April 20, 2017  Hours spent building to date:  3,702

At this point in the project I am battling for every minute, every inch of ground, because my friend Chris Keenan of Essex Marine Services arrives at 10 am Tuesday to pull the Tardis out of the shop and in for her engine.

So looming large on the punch list was wiring of the bilge pumps, since as a wooden boat owner for decades, I will not have a boat in the water without top quality bilge pumps — the more the merrier (Memsahib had five).  I budgeted about two hours for this.  The pumps threw back their heads in one of those sneering, World War II movie, Nazi laughs.

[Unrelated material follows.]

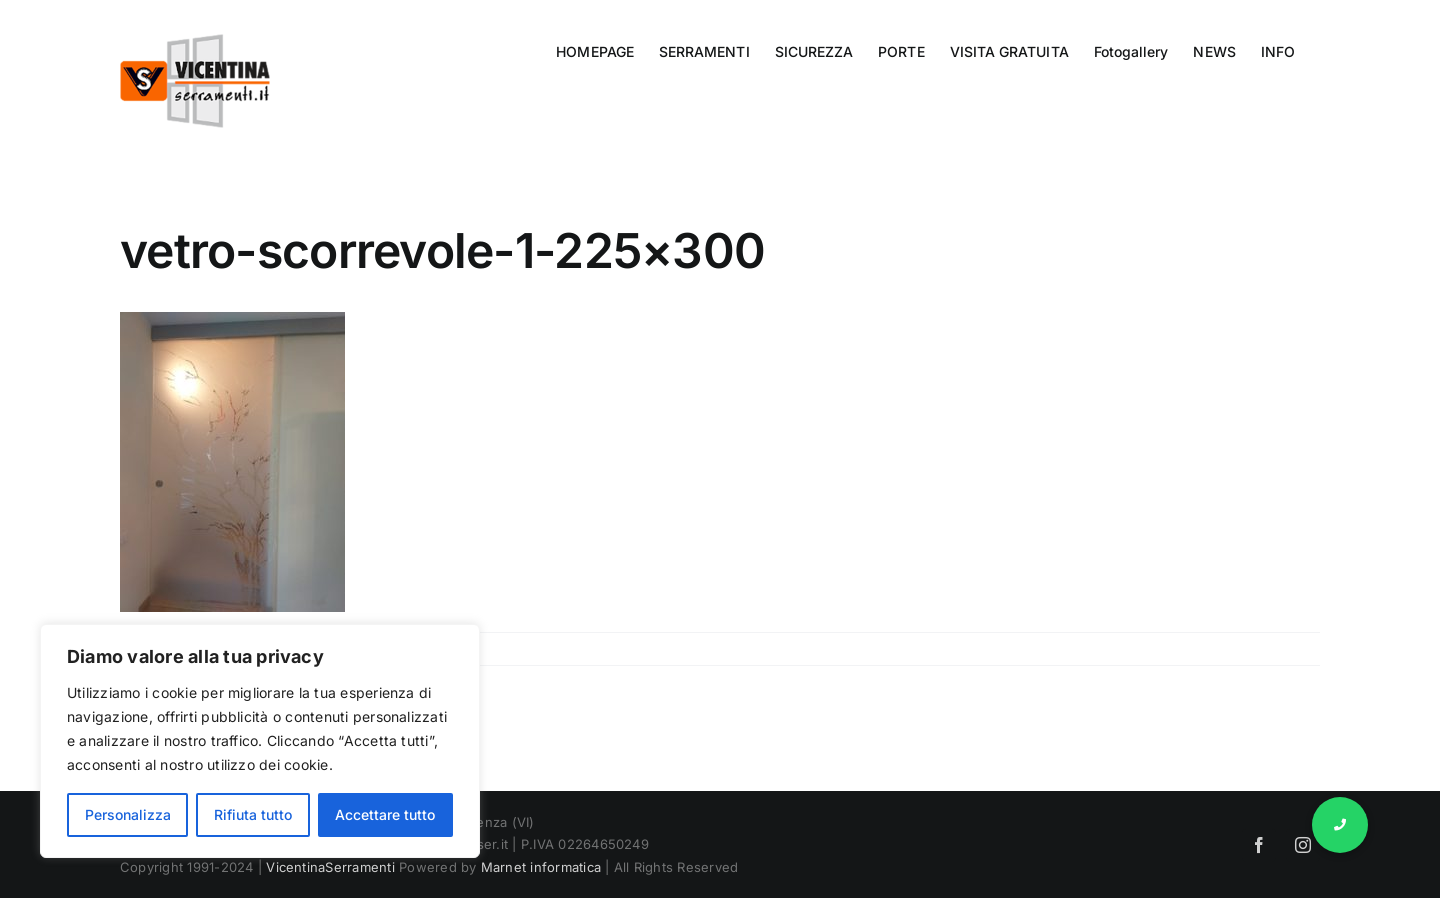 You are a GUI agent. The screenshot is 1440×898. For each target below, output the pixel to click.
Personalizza (128, 814)
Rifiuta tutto (253, 814)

It is meaningless these days, but somewhere down in the little box where I keep the cufflinks I never wear anymore, there is a Phi Beta Kappa key from Stanford University.  But show me a wiring diagram for a three-way bilge pump switch and I become light-headed and incapable of comprehension.  Due to space limitations, I had three different brands of switches and pumps and four different instruction sheets and wiring diagrams to deal with.  On top of that I was staring at three brown wires, two black wires, a yellow wire, a red wire, a white wire — and one of the manuals swore there was a brown wire with white stripes in there someplace, but it never did appear.

After hours of study, I finally reached a sort of consensus between the instructions and drove down to West Marine for a terminal strip and connectors.  This would at least enable me to sort out the wires that supplied power from the ones that go to ground.  Before I ran out of a specialty connector called a spade terminal (the box is labeled in French “clips female” which I think sounds a lot better) I had one pump going — about six hours into the project.  This morning after another run to West I tackled the reds and yellows and got the Whale pump running.  (There is no better name for a pump that is meant to pump so hard that it saves your boat than “Whale.”)

So altogether I lost about a day.  That means the cabin sole probably won’t make it in, and it will be cold Saturday, so no painting.  But if worst comes to worse, I can pump 1,400 gallons of sea water per hour out of the Tardis.

At this point, the wires are winning.

Counter-attacking with every weapon I have.

In other news, door and refrigerator trim meant my steering/water pumps access panel wouldn’t access anything, and I had to cut it in half to get it out.